• _EXERCISE AIM_
Where the data below begins, start retyping exactly, and end on the line with "El dron de Pablo", which is included; no picture goes in.

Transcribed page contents
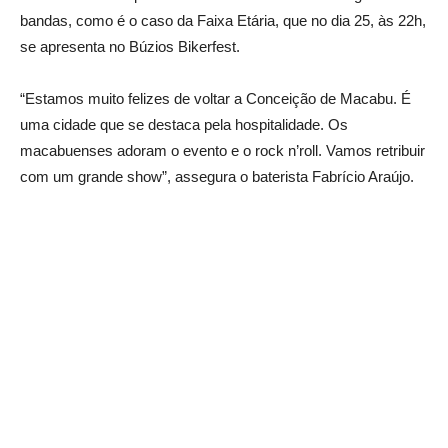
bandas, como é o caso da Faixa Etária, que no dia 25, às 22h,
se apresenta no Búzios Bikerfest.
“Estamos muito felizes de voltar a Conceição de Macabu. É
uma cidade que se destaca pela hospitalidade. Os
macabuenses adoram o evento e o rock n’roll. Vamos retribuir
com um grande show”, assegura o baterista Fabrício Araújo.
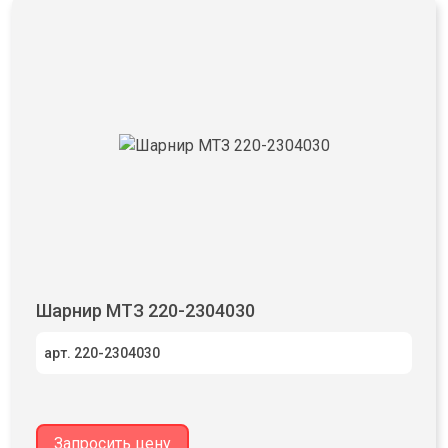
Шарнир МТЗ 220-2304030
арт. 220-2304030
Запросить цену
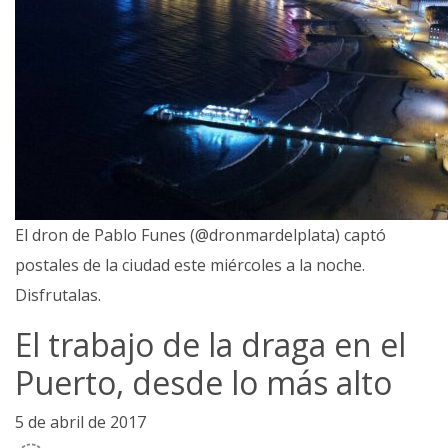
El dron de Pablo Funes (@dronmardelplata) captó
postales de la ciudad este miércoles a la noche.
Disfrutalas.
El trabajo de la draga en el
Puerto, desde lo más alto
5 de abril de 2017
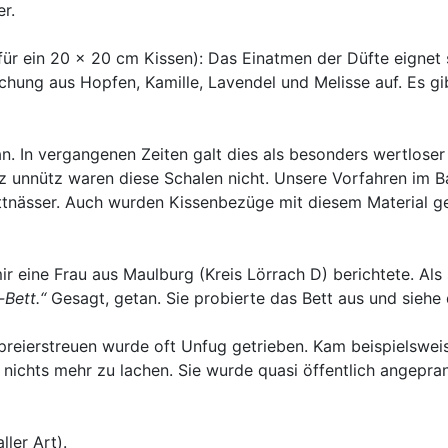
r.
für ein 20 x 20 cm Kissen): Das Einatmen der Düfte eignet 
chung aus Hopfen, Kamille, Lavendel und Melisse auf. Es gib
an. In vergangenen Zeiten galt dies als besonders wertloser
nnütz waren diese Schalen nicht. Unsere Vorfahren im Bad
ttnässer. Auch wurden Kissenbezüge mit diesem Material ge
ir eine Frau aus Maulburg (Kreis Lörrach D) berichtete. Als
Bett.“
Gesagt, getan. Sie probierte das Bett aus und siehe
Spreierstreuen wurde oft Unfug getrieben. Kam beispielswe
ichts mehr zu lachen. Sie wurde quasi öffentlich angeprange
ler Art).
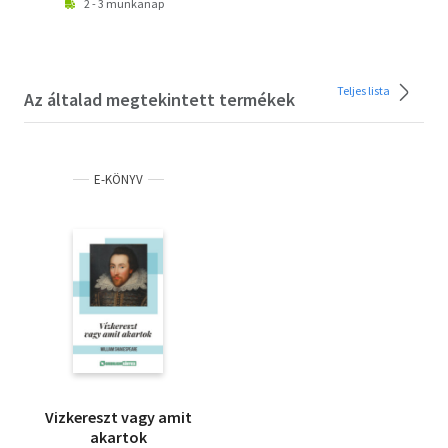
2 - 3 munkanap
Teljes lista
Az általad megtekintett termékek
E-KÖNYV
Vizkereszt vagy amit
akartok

• _OUTPUT_
bandas, como é o caso da Faixa Etária, que no dia 25, às 22h,
se apresenta no Búzios Bikerfest.
“Estamos muito felizes de voltar a Conceição de Macabu. É
uma cidade que se destaca pela hospitalidade. Os
macabuenses adoram o evento e o rock n’roll. Vamos retribuir
com um grande show”, assegura o baterista Fabrício Araújo.
Шарнир МТЗ 220-2304030
арт. 220-2304030
Запросить цену
El dron de Pablo Funes (@dronmardelplata) captó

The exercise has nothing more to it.